BACKGROUND/AIMS: Prolonged skin occlusion increases stratum corneum water content and often increases skin permeability and irritant dermatitis. As skin wetness from wearing diapers is considered an important factor favouring the onset of diaper dermatitis, optimal diapering might decrease skin hyperhydration and dermatitis. Our aim is to define the quantitative relationship between nicotinate ester (a model penetrant) skin permeability and hydration, as measured by water evaporation rate (WER), decay curves (at individual time points) and WER-area under the curve (WER-AUC); and also to determine the level of skin hydration and skin permeability to nicotinates following a diapering simulation.
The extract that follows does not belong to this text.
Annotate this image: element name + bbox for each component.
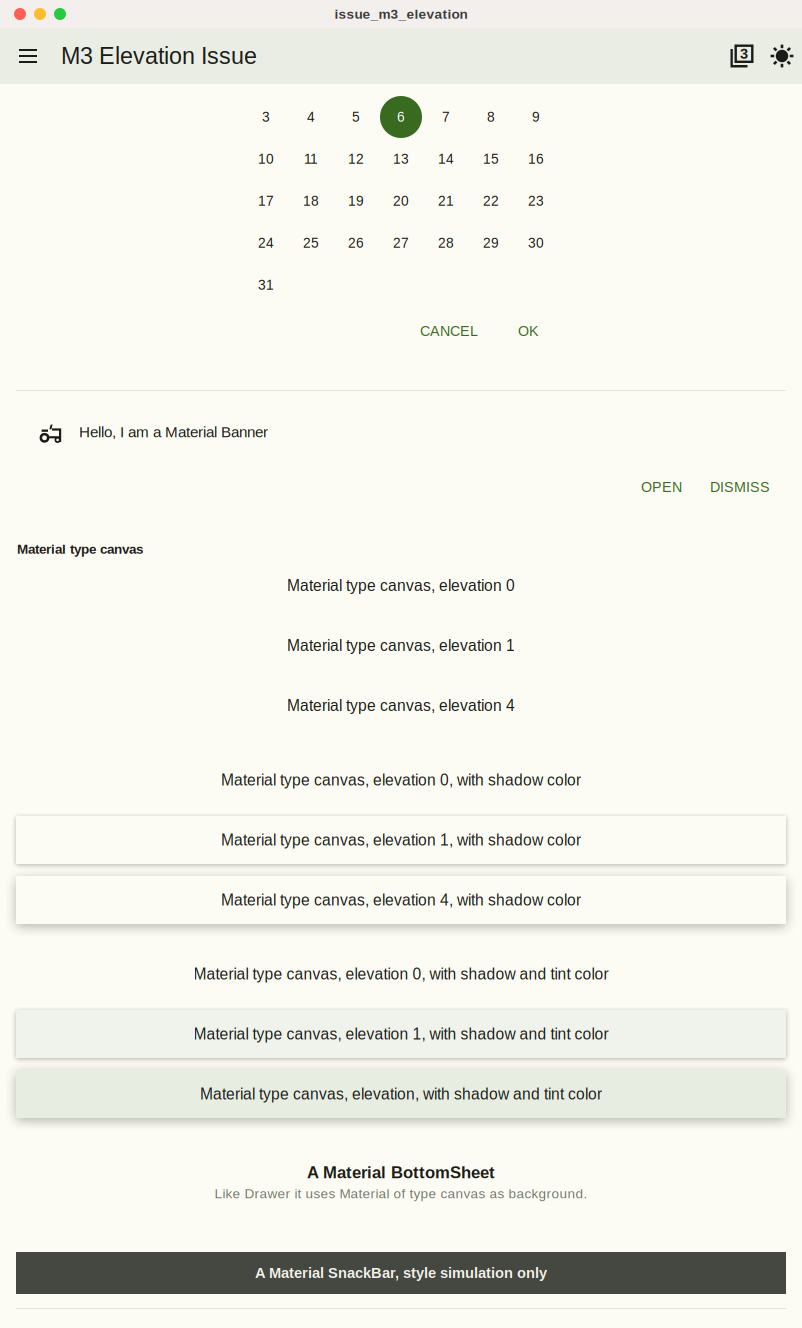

METHODS/RESULTS: Nine healthy Caucasian adult women were enrolled after a prescreening procedure (time to peak redness response to nicotinate); each received three wet occlusive patches for different exposure times (10 min, 30 min, and 3h) and two wet model diapers (3 and 8 h). Prior to patching or diapering of forearms, basal values of WER, skin blood flow volume (BFV), capacitance (Cap) and redness (a*) were measured on premarked sites (a, b, c and d). Immediately, following occlusive patch or diaper removal, 20 microL of each nicotinate (methyl and hexyl nicotinate) was applied to its respective site (a or b). The WER and Cap readings were recorded at designated sites (c and d) with the following intervals after nicotinate applications: 0, 5,10,15 and 20 min. The a* and BFV measurements were made on each nicotinate challenged site (a and b) with the following intervals after nicotinate applications: 5, 10, 15, 20, 30, 40, and 60 min.

RESULTS

WER-AUC and thus, skin hyperhydration, increased with occlusive patch and diaper exposure time, but there was no statistical difference between 3 and 8h diaper sites. All patched sites had significantly (P<0.05) increased hydration in comparison to control sites (undiapered or unpatched skin). Cap increased with occlusion time with patches, but not with diapers. The degree and time-course of redness from nicotinates did not vary with extent of skin hydration, but was significantly increased compared to non-hydrated skin. BFV-AUC did not show a significant increase between diapers at 3 and 8h sites; the BFV-AUC values varied on the patched sites, but some were significantly (P<0.05) higher than control site.

CONCLUSION

Wet patches and diapers increased skin hyperhydration proportional to exposure time. Permeation of nicotinates was increased for hydrated skin vs. control, even after only 10 min of patch exposure. For these model permeants, we found no evidence of increased permeation rates with increased hyperhydration, once a relatively low threshold of hyperhydration was achieved (e.g. that reached after a 10 min wet patch). The data showed no meaningful differences in permeation following either diapering simulation and also suggested that the WER-AUC method was superior to capacitance for measuring the absolute extent of hyperhydration. We believe this is a suitable model for evaluating the quality of diaper product performance, as well as in pharmacologic assays of occlusive therapy.